*** Information shown ***

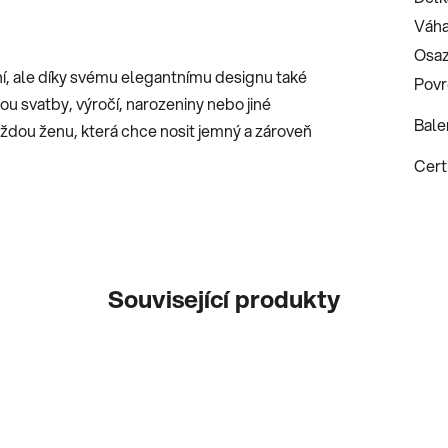
Váha
Osaz
ní, ale díky svému elegantnímu designu také
Povr
sou svatby, výročí, narozeniny nebo jiné
Bale
každou ženu, která chce nosit jemný a zároveň
Certi
Související produkty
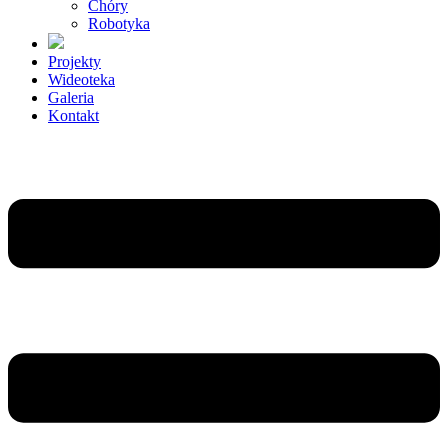
Chóry
Robotyka
Projekty
Wideoteka
Galeria
Kontakt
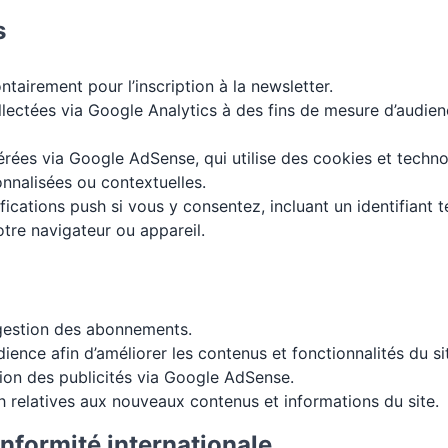
s
tairement pour l’inscription à la newsletter.
lectées via Google Analytics à des fins de mesure d’audien
rées via Google AdSense, qui utilise des cookies et technol
nnalisées ou contextuelles.
ifications push si vous y consentez, incluant un identifiant 
otre navigateur ou appareil.
 gestion des abonnements.
dience afin d’améliorer les contenus et fonctionnalités du si
tion des publicités via Google AdSense.
h relatives aux nouveaux contenus et informations du site.
onformité internationale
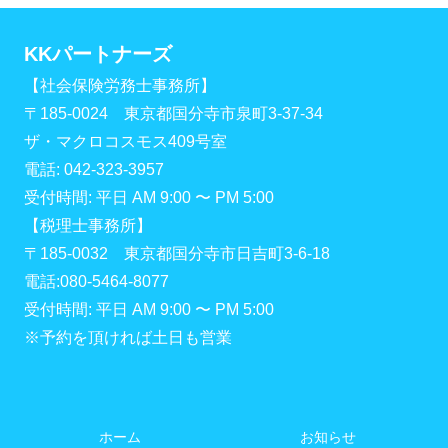
KKパートナーズ
【社会保険労務士事務所】
〒185-0024 東京都国分寺市泉町3-37-34
ザ・マクロコスモス409号室
電話: 042-323-3957
受付時間: 平日 AM 9:00 〜 PM 5:00
【税理士事務所】
〒185-0032 東京都国分寺市日吉町3-6-18
電話:080-5464-8077
受付時間: 平日 AM 9:00 〜 PM 5:00
※予約を頂ければ土日も営業
ホーム
お知らせ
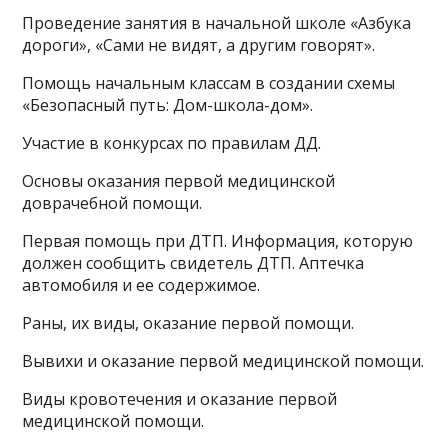
Проведение занятия в начальной школе «Азбука
дороги», «Сами не видят, а другим говорят».
Помощь начальным классам в создании схемы
«Безопасный путь: Дом-школа-дом».
Участие в конкурсах по правилам ДД.
Основы оказания первой медицинской
доврачебной помощи.
Первая помощь при ДТП. Информация, которую
должен сообщить свидетель ДТП. Аптечка
автомобиля и ее содержимое.
Раны, их виды, оказание первой помощи.
Вывихи и оказание первой медицинской помощи.
Виды кровотечения и оказание первой
медицинской помощи.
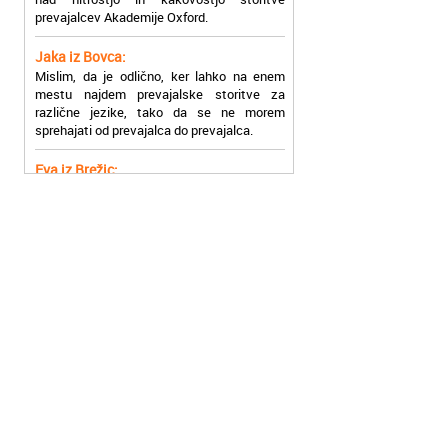
Jaka iz Bovca:
Mislim, da je odlično, ker lahko na enem
mestu najdem prevajalske storitve za
različne jezike, tako da se ne morem
sprehajati od prevajalca do prevajalca.
Eva iz Brežic:
Nujno sem potrebovala prevod v francoski
jezik, na spletu sem našla Oxford, jih
poklicala in v roku nekaj ur sem po
elektronski pošti prejela prevod. Resnično
so izjemni!
Zoran iz Velenja:
Uslužni, hitri in ljubeznivi, za njih imam
samo pohvalne besede!
Anja iz Višnje Gore:
Najboljše prevajalske storitve lahko najdete
prav v Akademiji Oxford! Vsaka čast!
Jure z Vrhnike:
Sodni tolmači iz Akademije Oxford so me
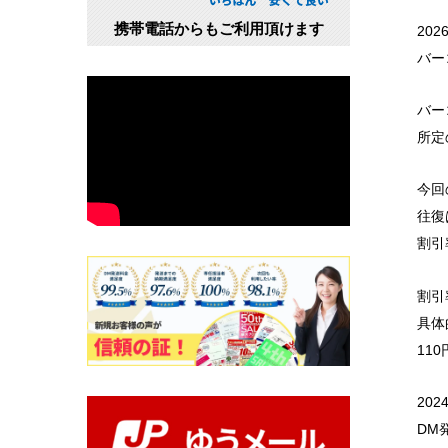
携帯電話からもご利用頂けます
20
バー
バー
所定
今回
往復
割引
割引
具体
11
20
DM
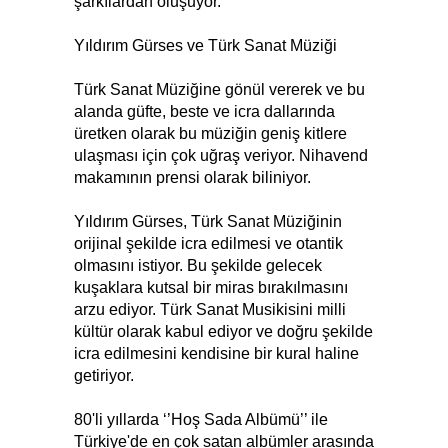
şarkılardan oluşuyor.
Yıldırım Gürses ve Türk Sanat Müziği
Türk Sanat Müziğine gönül vererek ve bu
alanda güfte, beste ve icra dallarında
üretken olarak bu müziğin geniş kitlere
ulaşması için çok uğraş veriyor. Nihavend
makamının prensi olarak biliniyor.
Yıldırım Gürses, Türk Sanat Müziğinin
orijinal şekilde icra edilmesi ve otantik
olmasını istiyor. Bu şekilde gelecek
kuşaklara kutsal bir miras bırakılmasını
arzu ediyor. Türk Sanat Musikisini milli
kültür olarak kabul ediyor ve doğru şekilde
icra edilmesini kendisine bir kural haline
getiriyor.
80'li yıllarda ‘’Hoş Sada Albümü’’ ile
Türkiye'de en çok satan albümler arasında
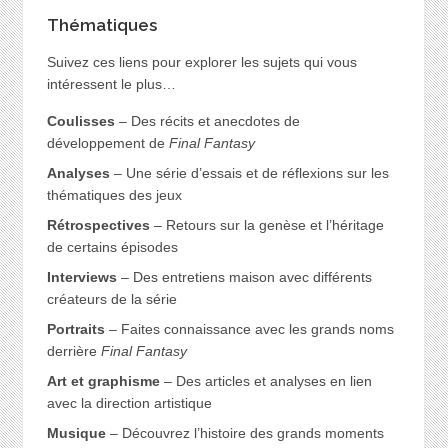
Thématiques
Suivez ces liens pour explorer les sujets qui vous
intéressent le plus…
Coulisses
– Des récits et anecdotes de
développement de
Final Fantasy
Analyses
– Une série d’essais et de réflexions sur les
thématiques des jeux
Rétrospectives
– Retours sur la genèse et l’héritage
de certains épisodes
Interviews
– Des entretiens maison avec différents
créateurs de la série
Portraits
– Faites connaissance avec les grands noms
derrière
Final Fantasy
Art et graphisme
– Des articles et analyses en lien
avec la direction artistique
Musique
– Découvrez l’histoire des grands moments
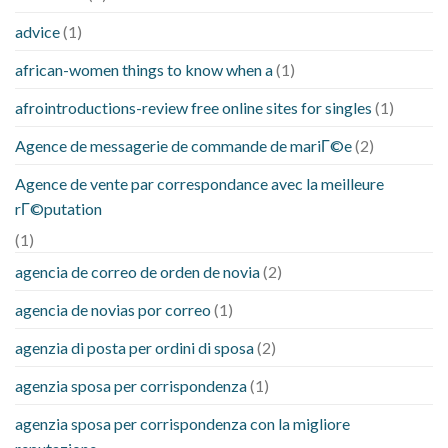
advice
(1)
african-women things to know when a
(1)
afrointroductions-review free online sites for singles
(1)
Agence de messagerie de commande de mariГ©e
(2)
Agence de vente par correspondance avec la meilleure
rГ©putation
(1)
agencia de correo de orden de novia
(2)
agencia de novias por correo
(1)
agenzia di posta per ordini di sposa
(2)
agenzia sposa per corrispondenza
(1)
agenzia sposa per corrispondenza con la migliore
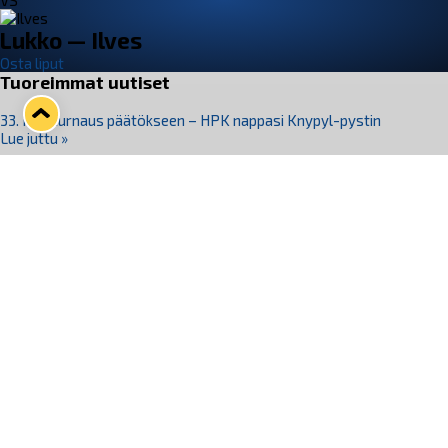
VS
Lukko — Ilves
Osta liput
Tuoreimmat uutiset
33. Pitsiturnaus päätökseen – HPK nappasi Knypyl-pystin
Lue juttu »
Otteluliput juhlakaudelle 26–27 nyt myynnissä!
Lue juttu »
Kiekko-Espoo voittaa historian ensimmäisen naisten
Pitsiturnauksen
Lue juttu »
Pitsiturnauksen päiväliput on loppuunmyyty – Pitsitunnelmaan
pääset myös Marina Vistan terassilla
Lue juttu »
Lukko ja pirkanmaalainen vaatevalmistaja Nousu yhteistyöhön
Lue juttu »
Seuraa Lukkoa somessa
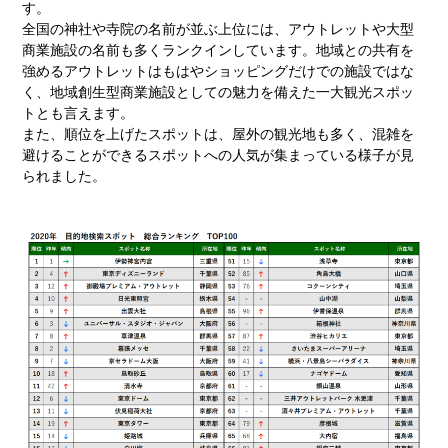
す。
全国の神社や寺院の名前が並ぶ上位には、アウトレットや大型
商業施設の名前も多くランクインしています。地域との共有を
強めるアウトレットはもはやショッピングだけでの施設ではな
く、地域創生型商業施設としての魅力を備えた一大観光スポッ
トとも言えます。
また、順位を上げたスポットは、屋外の観光地も多く、混雑を
避けることができるスポットへの人気が集まっている様子が見
られました。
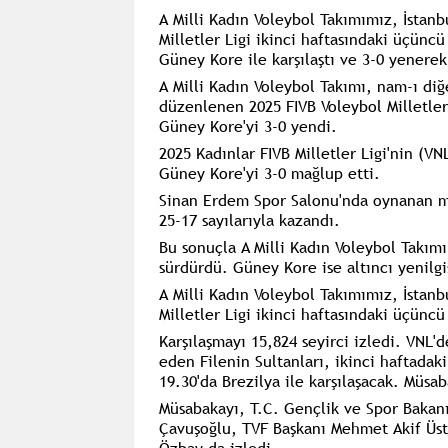
A Milli Kadın Voleybol Takımımız, İstan
Milletler Ligi ikinci haftasındaki üçünc
Güney Kore ile karşılaştı ve 3-0 yenerek
A Milli Kadın Voleybol Takımı, nam-ı diğe
düzenlenen 2025 FIVB Voleybol Milletler
Güney Kore'yi 3-0 yendi.
2025 Kadınlar FIVB Milletler Ligi'nin (V
Güney Kore'yi 3-0 mağlup etti.
Sinan Erdem Spor Salonu'nda oynanan müs
25-17 sayılarıyla kazandı.
Bu sonuçla A Milli Kadın Voleybol Takım
sürdürdü. Güney Kore ise altıncı yenilgi
A Milli Kadın Voleybol Takımımız, İstan
Milletler Ligi ikinci haftasındaki üçünc
Karşılaşmayı 15,824 seyirci izledi. VNL
eden
Filenin Sultanları, ikinci haftada
19.30'da Brezilya ile karşılaşacak. Müsa
Müsabakayı, T.C. Gençlik ve Spor Bakanı
Çavuşoğlu, TVF Başkanı Mehmet Akif Üst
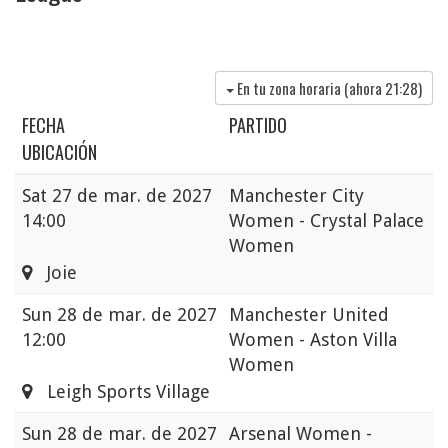
En tu zona horaria (ahora
21:28
)
FECHA
PARTIDO
UBICACIÓN
Sat
27 de mar. de 2027
Manchester City
14:00
Women - Crystal Palace
Women
Joie
Sun
28 de mar. de 2027
Manchester United
12:00
Women - Aston Villa
Women
Leigh Sports Village
Sun
28 de mar. de 2027
Arsenal Women -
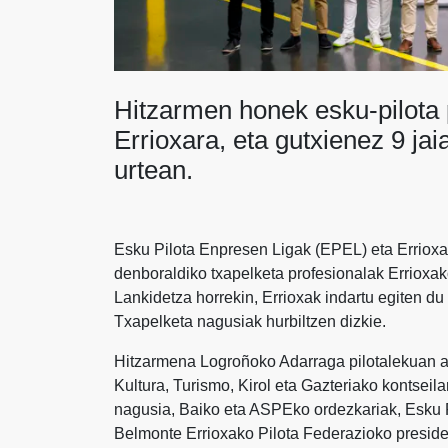
Hitzarmen honek esku-pilota 
Errioxara, eta gutxienez 9 jai
urtean.
Esku Pilota Enpresen Ligak (EPEL) eta Erriox
denboraldiko txapelketa profesionalak Errioxak
Lankidetza horrekin, Errioxak indartu egiten du
Txapelketa nagusiak hurbiltzen dizkie.
Hitzarmena Logroñoko Adarraga pilotalekuan au
Kultura, Turismo, Kirol eta Gazteriako kontseil
nagusia, Baiko eta ASPEko ordezkariak, Esku 
Belmonte Errioxako Pilota Federazioko preside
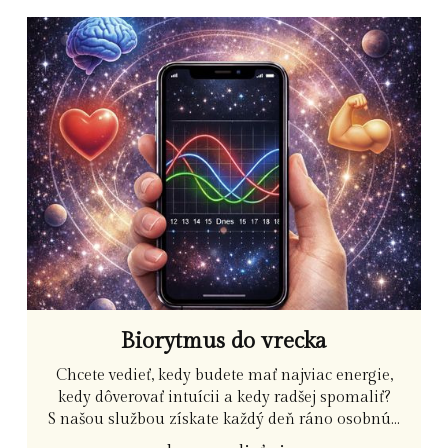
Biorytmus do vrecka
Chcete vedieť, kedy budete mať najviac energie,
kedy dôverovať intuícii a kedy radšej spomaliť?
S našou službou získate každý deň ráno osobnú...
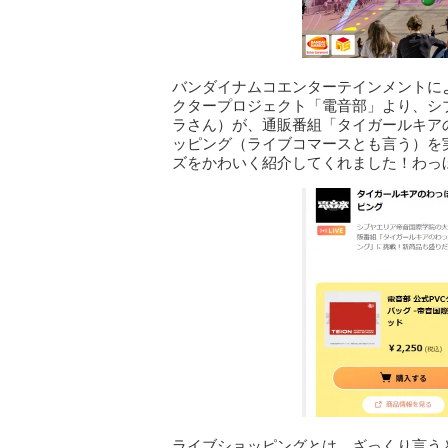
バンダイナムコエンターテインメントに
クタープロジェクト「電音部」より、シ
ラさん）が、通販番組「タイガールキア
ッピング（ライブコマースとも言う）を
ズをかわいく紹介してくれました！わっ
ライブショッピングとは、ざっくり言う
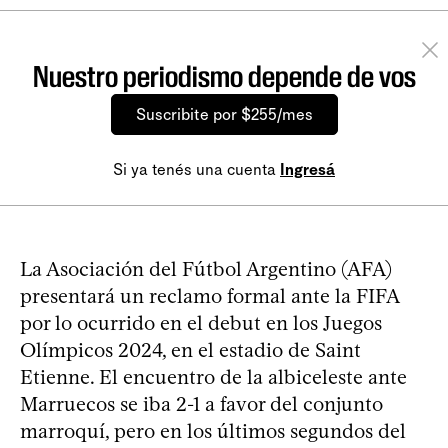
Nuestro periodismo depende de vos
Suscribite por $255/mes
Si ya tenés una cuenta
Ingresá
La Asociación del Fútbol Argentino (AFA)
presentará un reclamo formal ante la FIFA
por lo ocurrido en el debut en los Juegos
Olímpicos 2024, en el estadio de Saint
Etienne. El encuentro de la albiceleste ante
Marruecos se iba 2-1 a favor del conjunto
marroquí, pero en los últimos segundos del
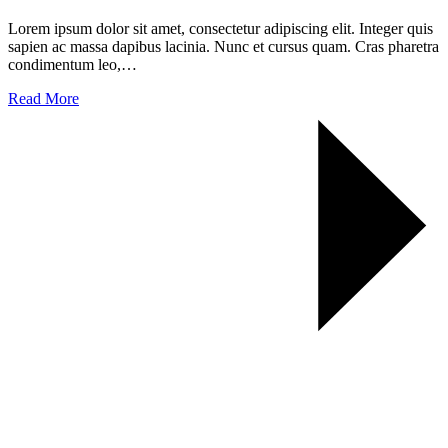
Lorem ipsum dolor sit amet, consectetur adipiscing elit. Integer quis
sapien ac massa dapibus lacinia. Nunc et cursus quam. Cras pharetra
condimentum leo,…
Read More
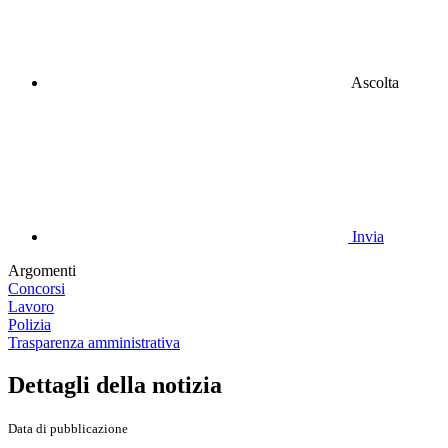
Ascolta
Invia
Argomenti
Concorsi
Lavoro
Polizia
Trasparenza amministrativa
Dettagli della notizia
Data di pubblicazione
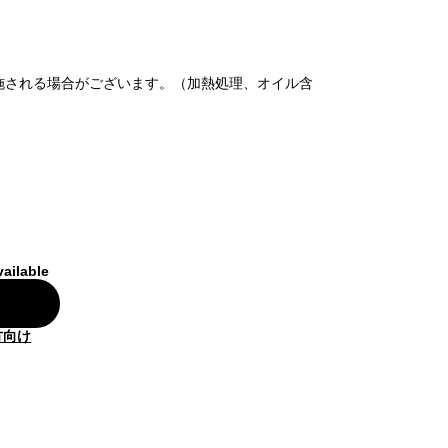
施される場合がございます。（加熱処理、オイル含
vailable
方向け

*** End of Information shown ***

Activity – Each line of the records that contains the string "grands" must be copied.

Solved exercise –
– Faites connaissance avec les grands noms
– Découvrez l’histoire des grands moments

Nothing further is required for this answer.